Parents is a unique and unsettling blend of black comedy and horror that delves into themes of conformity, the American family, and the dark underbelly of suburban life.

It serves as a satirical commentary on the conformist values of 1950s suburban America and portrays a seemingly idyllic family and neighborhood, which hides a disturbing and taboo theme of cannibalism. The film explores the idea that beneath the facade of normalcy, people may be repressing their darker impulses. Parent’s dark humor is at the core essence of Balaban’s film. It finds absurdity in the mundane and macabre doings of the Laemle family’s life. The contrast between the sunny, idyllic facade and the nightmarish truth is skillfully woven into the narrative to evoke simultaneous astonishment and amusement, played for both shocks and laughs. Its unconventional take on suburbia has endeared it to dedicated aficionados of offbeat, cult cinema. The eerie retro visual paintings of 50s American living, photographed by cinematographers Ernest Day and Robin Vidgeon, and the provocative score by Jonathan Elias contribute to the film’s overall sense of unease.

Nick Laemle: Michael, are you ready to behave? I thought I’d tell you a little story? Want to hear a story? I’ll tell you a little story and I want you to shut up until I’m finished.
Michael Laemle: [Tied to a chair by his father] You eat people.
Nick: I’ve been watching you, Michael. You’re an outsider, you’re not like them. You’re like us.
Michael: I don’t love you any more.
Lily Laemle: Yes, you do.
Nick: We’re bound for life, no matter how much you hate us.(as he slowly unties Michael] I’m untying, and when you’re free, you can sit down with us and eat, or you could run outside and shout your little secret to the world. And you know what they’ll do, Michael, hmm? They’ll come here and they’ll burn us. Is that what you want? You want to see them burn your parents?
Lily: Mint jelly?

One of my favorite actors who doesn’t get enough attention is Sandy Dennis. Here she has a supporting role as Millie Dew the school social worker who is worried about Michael’s behavior and is one of the outside figures who begins to sense that something is amiss in the Laemle family.
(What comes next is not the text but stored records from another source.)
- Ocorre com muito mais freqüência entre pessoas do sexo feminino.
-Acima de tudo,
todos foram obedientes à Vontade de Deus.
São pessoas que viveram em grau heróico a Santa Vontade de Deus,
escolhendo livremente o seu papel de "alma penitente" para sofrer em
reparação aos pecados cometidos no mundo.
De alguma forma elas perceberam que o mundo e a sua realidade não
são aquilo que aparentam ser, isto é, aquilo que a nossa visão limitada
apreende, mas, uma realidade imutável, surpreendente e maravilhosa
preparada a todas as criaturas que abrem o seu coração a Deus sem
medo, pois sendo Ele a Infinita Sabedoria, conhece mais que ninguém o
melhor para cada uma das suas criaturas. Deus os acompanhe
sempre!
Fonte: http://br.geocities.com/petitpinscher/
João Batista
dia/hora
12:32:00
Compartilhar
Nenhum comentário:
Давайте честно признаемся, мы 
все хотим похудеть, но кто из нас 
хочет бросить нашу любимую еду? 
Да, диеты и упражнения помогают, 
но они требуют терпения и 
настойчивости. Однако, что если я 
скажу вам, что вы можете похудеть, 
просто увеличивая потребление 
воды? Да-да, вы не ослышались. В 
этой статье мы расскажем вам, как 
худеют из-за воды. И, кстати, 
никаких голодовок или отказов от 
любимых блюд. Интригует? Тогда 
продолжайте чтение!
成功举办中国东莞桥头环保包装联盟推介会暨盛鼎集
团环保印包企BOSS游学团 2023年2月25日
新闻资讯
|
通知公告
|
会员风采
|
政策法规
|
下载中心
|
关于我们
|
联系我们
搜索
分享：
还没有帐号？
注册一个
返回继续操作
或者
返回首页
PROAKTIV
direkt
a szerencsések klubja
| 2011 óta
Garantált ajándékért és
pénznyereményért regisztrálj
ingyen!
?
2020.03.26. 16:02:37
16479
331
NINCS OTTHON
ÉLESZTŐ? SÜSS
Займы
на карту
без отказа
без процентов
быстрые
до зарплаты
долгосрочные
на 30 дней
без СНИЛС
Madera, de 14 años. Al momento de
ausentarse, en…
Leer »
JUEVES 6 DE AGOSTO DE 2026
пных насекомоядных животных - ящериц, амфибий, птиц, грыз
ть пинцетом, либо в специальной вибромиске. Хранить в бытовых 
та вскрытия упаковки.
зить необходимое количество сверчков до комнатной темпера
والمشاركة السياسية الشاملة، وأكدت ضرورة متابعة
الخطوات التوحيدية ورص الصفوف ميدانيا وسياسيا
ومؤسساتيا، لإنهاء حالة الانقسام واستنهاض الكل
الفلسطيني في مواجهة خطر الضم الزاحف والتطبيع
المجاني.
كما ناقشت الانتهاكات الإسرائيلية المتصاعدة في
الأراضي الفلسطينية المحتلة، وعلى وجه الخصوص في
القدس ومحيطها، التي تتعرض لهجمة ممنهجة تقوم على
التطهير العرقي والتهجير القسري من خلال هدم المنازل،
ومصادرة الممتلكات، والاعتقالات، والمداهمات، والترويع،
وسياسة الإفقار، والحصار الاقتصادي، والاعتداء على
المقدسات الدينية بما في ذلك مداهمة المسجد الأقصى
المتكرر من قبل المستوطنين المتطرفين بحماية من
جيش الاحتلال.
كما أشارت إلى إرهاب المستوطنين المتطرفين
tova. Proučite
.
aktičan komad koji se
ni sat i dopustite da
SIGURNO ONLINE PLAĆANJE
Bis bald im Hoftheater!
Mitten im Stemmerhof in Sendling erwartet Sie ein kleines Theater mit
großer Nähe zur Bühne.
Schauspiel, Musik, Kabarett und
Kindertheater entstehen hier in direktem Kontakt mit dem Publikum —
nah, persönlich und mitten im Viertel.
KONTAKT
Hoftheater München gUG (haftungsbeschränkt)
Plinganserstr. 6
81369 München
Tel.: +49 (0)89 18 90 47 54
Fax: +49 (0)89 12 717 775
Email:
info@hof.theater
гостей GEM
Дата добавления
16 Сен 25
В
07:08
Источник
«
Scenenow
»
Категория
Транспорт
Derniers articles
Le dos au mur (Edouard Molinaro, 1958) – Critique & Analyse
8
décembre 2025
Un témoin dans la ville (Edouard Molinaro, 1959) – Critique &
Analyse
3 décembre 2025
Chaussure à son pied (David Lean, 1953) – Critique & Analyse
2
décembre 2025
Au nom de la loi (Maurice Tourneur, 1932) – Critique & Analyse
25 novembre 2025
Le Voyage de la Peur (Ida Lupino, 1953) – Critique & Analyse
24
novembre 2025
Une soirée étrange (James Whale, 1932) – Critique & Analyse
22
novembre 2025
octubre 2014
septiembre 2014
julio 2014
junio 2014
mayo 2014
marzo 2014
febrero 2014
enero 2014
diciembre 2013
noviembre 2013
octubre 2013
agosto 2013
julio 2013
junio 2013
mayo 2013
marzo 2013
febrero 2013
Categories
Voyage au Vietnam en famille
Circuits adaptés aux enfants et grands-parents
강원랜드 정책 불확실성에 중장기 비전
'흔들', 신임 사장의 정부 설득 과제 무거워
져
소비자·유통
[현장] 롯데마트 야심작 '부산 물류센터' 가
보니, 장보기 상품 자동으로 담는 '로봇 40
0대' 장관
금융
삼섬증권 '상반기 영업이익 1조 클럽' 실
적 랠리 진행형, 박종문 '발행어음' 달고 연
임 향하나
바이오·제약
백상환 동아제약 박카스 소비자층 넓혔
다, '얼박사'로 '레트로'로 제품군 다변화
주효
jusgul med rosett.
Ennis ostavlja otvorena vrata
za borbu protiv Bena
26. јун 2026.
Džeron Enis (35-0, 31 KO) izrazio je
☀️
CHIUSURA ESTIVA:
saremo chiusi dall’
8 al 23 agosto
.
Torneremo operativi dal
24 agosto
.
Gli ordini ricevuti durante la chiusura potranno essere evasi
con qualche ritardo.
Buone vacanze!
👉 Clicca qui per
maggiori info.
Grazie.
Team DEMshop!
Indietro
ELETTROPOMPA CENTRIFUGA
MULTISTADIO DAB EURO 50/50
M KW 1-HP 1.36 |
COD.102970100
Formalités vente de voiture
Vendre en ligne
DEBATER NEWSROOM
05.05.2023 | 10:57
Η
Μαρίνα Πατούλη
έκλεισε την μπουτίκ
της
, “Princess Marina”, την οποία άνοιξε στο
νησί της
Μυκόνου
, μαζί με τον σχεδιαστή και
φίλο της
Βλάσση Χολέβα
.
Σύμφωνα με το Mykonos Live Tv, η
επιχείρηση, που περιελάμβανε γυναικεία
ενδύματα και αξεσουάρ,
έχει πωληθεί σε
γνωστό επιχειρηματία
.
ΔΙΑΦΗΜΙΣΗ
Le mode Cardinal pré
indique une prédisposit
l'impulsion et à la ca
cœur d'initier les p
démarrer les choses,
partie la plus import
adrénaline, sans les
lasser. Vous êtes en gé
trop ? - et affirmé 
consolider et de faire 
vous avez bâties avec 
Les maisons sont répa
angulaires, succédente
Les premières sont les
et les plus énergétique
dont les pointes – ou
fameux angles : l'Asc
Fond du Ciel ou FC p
Many critical essays on Parents delve into its social commentary, particularly its critique of 1950s suburban conformity and the facade of the nuclear family. The film portrays the unsettling idea that beneath the veneer of a perfect suburban family, there may be hidden, disturbing secrets. Some essays examine the psychological horror aspects of the film, focusing on the transformation of the protagonist, Michael, from innocence to paranoia. The Laemle family serves as a metaphor for the anxieties and fears lurking in the American psyche during the 1950s. Parents also challenge traditional gender roles, with the mother, Lily, taking on a more dominant and unsettling role compared to the father, Nick. This inversion of gender expectations adds layers to the film’s exploration of identity and conformity.